*** Available data ***

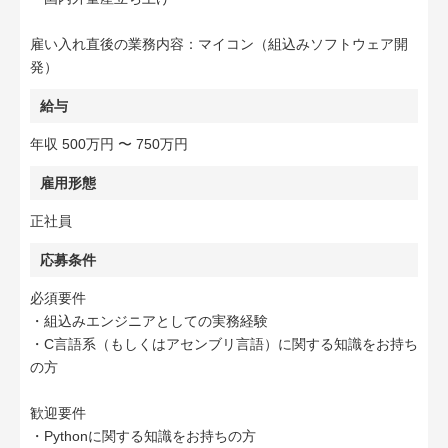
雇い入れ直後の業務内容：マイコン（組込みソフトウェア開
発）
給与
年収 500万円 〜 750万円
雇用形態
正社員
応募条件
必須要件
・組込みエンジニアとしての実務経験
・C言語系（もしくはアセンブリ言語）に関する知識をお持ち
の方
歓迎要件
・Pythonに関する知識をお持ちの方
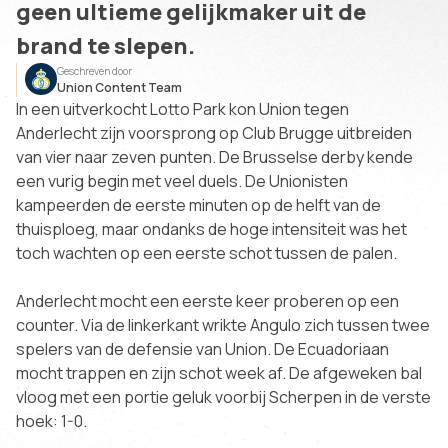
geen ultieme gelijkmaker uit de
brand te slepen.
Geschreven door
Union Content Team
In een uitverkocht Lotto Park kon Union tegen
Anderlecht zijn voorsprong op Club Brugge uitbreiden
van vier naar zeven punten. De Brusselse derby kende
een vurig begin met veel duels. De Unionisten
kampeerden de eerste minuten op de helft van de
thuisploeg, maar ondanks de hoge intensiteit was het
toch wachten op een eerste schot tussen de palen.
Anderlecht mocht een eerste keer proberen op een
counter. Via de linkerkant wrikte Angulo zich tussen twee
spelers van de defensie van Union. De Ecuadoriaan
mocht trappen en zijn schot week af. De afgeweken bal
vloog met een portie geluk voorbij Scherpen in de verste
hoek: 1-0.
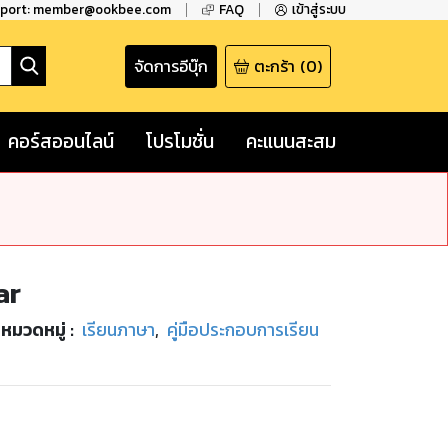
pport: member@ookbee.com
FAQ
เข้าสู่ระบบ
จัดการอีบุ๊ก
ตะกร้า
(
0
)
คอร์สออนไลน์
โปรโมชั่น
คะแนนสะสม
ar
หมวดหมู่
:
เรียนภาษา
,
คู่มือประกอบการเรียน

*** End of Available data ***
*** Available data ***

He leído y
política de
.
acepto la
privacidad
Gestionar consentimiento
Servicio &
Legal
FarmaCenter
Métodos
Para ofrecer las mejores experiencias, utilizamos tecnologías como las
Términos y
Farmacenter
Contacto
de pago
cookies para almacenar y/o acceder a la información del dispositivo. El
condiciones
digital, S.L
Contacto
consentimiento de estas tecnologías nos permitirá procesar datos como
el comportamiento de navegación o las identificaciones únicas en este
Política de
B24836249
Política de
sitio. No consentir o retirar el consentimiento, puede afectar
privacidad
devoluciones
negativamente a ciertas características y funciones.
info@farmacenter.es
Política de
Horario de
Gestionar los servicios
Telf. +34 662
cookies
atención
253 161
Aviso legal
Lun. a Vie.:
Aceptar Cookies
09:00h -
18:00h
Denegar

*** End of Available data ***

Go through the listing above and copy each line where the string "zijn" appears.

§ Answer
Anderlecht zijn voorsprong op Club Brugge uitbreiden
mocht trappen en zijn schot week af. De afgeweken bal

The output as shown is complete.